Menteri Keuangan (Menkeu) Sri Mulyani Indrawati melaporkan, realisasi pembiayaan utang pemerintah mencapai Rp 266,3 triliun sampai dengan akhir Juli 2024. Nilai ini naik sekitar 36,6 persen dari realisasi Juli tahun lalu sebesar Rp 195 triliun.
KOMPAS.com/FIKA NURUL ULYA Menteri Keuangan Sri Mulyani Indrawati melaporkan kepada Presiden Joko Widodo terkait kondisi fundamental ekonomi terkini dan rencana APBN tahun 2025 di Istana Kepresidenan Jakarta Pusat, Senin (24/6/2024).Walaupun tumbuh pesat secara tahunan, realisasi pembiayaan utang pemerintah masih jauh dari target yang telah ditetapkan.
Sri Mulyani menyebutkan, realisasi pembiayaan pemerintah baru mencapai 41,1 persen dari pagu anggaran yang ditetapkan sebesar Rp 648,1 triliun.
"Ini berarti realisasi baru 41,1 persen. Ini sudah bulan ketujuh (Juli) ya. Meski tumbuhnya cukup tinggi," kata dia, dalam konferensi pers APBN KiTa edisi Agustus 2024, di Jakarta, Selasa (13/8/2024).
Lebih lanjut bendahara negara menjelaskan, kenaikan realisasi penarikan utang disebabkan oleh rendahnya pembiayaan pemerintah pada tahun lalu.
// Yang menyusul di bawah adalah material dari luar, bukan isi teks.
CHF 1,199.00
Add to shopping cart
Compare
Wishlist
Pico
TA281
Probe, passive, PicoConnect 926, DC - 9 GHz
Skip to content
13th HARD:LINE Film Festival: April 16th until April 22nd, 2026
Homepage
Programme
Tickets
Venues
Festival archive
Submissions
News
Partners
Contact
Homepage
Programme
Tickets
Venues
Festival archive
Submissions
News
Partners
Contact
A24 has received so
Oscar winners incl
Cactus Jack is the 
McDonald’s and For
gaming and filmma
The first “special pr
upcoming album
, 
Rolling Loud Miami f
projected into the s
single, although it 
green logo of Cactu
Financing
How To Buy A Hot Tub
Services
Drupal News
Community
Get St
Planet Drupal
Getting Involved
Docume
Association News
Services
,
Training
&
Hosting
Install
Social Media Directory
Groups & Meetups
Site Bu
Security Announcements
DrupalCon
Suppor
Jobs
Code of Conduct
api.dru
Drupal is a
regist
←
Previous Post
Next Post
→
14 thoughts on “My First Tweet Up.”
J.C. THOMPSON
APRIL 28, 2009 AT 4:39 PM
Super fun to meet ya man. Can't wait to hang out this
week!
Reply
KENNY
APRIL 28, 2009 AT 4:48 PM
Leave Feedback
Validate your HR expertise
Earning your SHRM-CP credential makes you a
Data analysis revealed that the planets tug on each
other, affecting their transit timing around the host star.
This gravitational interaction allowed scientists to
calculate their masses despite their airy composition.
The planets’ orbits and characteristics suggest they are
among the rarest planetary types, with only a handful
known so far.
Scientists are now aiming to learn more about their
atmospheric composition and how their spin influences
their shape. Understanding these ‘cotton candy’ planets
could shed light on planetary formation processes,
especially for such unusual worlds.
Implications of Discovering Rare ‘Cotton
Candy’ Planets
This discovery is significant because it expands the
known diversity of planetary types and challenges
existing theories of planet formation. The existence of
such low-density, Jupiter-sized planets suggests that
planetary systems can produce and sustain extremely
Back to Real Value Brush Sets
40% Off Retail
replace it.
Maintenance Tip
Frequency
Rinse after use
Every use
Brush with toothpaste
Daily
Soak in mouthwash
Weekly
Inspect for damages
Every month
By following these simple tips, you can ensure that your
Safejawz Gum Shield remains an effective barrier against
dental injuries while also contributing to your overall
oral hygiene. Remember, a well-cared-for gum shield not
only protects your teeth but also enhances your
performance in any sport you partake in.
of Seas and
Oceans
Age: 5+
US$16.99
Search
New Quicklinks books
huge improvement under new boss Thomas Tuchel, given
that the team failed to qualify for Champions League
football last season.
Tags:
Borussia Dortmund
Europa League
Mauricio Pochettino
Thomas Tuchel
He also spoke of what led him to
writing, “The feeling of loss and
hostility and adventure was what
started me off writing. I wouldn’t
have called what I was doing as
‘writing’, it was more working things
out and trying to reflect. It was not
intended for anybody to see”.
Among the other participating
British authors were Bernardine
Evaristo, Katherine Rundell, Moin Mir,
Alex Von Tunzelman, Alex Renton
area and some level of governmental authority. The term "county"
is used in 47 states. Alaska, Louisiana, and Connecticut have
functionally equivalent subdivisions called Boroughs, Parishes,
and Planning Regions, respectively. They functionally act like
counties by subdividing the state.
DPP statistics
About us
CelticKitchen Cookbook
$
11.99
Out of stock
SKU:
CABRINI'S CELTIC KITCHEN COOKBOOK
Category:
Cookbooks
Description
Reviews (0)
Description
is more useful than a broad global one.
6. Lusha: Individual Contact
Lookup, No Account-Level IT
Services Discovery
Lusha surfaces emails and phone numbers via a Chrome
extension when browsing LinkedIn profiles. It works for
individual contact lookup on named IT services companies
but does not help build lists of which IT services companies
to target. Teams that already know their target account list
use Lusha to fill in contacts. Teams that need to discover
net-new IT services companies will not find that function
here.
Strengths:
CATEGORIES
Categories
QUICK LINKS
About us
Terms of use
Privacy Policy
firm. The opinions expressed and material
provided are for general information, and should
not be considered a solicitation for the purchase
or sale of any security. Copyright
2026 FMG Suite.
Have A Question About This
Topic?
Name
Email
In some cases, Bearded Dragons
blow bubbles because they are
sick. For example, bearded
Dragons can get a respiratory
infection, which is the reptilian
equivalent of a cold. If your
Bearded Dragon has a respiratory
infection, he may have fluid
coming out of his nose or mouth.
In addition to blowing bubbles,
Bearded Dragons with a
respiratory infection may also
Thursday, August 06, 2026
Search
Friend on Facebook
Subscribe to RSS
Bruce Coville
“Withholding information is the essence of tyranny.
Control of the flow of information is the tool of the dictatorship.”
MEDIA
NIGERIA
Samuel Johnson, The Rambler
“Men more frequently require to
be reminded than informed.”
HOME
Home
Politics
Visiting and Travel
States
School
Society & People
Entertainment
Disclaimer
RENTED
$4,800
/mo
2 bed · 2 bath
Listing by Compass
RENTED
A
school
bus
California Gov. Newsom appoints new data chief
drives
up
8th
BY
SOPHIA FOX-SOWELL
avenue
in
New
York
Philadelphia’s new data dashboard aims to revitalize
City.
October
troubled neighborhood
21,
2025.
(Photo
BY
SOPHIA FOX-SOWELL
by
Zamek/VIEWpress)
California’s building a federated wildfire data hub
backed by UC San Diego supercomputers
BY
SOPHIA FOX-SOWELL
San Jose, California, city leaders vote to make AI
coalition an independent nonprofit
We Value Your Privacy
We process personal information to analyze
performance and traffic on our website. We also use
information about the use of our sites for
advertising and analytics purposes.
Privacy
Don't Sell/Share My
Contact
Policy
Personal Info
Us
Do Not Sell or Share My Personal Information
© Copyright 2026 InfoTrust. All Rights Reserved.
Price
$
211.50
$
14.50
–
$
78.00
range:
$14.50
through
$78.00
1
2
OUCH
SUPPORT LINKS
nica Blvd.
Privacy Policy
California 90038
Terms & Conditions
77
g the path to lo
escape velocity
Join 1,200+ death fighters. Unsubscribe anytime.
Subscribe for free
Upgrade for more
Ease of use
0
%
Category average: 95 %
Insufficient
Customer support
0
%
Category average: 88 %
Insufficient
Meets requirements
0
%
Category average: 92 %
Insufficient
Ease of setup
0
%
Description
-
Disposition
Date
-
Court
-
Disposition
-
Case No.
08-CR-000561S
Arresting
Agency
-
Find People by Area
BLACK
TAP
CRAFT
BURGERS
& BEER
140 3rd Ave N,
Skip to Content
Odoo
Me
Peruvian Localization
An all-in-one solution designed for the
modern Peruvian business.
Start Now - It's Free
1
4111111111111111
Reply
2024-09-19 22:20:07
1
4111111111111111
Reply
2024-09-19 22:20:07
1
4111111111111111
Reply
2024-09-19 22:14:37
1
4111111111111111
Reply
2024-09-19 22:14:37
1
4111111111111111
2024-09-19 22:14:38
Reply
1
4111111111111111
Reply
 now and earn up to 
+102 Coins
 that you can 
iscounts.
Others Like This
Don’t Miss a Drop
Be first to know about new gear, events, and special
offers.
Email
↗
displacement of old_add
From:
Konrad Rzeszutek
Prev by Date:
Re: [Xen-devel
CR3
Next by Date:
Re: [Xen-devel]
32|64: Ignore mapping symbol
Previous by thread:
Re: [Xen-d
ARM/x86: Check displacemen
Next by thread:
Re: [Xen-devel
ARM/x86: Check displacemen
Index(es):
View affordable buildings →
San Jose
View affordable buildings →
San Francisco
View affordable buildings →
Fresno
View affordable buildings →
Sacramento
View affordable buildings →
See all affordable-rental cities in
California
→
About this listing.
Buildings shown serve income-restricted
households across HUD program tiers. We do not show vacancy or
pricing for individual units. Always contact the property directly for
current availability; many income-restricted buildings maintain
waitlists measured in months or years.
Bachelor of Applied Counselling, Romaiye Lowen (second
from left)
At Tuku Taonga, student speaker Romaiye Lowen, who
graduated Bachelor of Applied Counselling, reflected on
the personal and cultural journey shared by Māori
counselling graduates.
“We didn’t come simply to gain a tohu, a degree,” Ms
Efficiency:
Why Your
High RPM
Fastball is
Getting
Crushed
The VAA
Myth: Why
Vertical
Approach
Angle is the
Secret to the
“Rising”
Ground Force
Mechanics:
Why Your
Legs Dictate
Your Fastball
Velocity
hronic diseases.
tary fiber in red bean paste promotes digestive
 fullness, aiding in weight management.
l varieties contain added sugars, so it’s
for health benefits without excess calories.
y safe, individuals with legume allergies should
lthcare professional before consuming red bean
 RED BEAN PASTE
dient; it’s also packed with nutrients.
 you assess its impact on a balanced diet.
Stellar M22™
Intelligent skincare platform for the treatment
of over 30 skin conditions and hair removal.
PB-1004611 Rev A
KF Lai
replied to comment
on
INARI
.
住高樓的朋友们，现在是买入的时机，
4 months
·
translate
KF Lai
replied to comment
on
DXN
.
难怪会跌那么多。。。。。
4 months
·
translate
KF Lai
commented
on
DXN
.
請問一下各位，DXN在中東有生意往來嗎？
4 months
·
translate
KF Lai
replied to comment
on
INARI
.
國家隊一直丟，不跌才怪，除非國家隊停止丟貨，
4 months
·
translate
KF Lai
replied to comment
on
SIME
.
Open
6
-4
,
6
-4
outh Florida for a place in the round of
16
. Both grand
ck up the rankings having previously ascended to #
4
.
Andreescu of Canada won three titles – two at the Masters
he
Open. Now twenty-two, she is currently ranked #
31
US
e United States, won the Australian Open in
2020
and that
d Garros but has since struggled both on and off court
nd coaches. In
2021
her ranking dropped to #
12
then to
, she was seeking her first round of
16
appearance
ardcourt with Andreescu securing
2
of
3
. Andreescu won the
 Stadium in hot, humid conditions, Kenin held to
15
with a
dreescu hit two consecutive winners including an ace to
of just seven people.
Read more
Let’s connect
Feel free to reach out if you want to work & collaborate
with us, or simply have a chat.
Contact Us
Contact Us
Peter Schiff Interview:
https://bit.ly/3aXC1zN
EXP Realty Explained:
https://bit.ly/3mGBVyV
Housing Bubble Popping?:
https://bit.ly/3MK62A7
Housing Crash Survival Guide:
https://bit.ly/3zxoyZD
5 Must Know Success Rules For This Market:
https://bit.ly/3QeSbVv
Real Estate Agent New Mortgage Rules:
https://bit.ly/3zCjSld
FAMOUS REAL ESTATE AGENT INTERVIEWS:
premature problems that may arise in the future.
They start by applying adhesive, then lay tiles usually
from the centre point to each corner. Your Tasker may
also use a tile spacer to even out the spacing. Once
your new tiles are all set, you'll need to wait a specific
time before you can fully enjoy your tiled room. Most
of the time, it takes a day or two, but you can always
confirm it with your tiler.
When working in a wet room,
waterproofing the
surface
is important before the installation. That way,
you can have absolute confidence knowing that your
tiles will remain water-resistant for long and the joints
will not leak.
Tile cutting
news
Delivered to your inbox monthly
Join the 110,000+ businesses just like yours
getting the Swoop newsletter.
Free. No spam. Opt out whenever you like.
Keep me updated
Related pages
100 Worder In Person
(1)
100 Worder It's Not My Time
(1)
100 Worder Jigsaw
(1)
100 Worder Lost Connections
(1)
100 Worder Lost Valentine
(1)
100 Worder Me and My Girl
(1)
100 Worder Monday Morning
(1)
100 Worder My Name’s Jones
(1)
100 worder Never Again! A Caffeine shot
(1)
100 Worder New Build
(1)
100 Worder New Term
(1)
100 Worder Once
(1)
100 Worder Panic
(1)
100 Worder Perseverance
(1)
Pasalnya, pada tahun lalu, pemerintah mendapatkan "berkah" dari lonjakan harga komoditas, sehingga setoran pendapatan negara melesat dan APBN masih mencatatkan surplus hingga Juli 2023.
"Tahun lalu dengan penerimaan kita yang cukup tinggi dari berbagai komoditas boom, kita mengerem pembiayaan utang sangat dalam," tutur Sri Mulyani.
SHUTTERSTOCK/INDZ Ilustrasi utang pemerintah.Secara lebih rinci, penarikan utang pemerintah utamanya berasal dari surat berharga negara (SBN), yakni sebesar Rp 253 triliun. Nilai ini lebih tinggi dari tahun lalu sebesar Rp 184,1 triliun.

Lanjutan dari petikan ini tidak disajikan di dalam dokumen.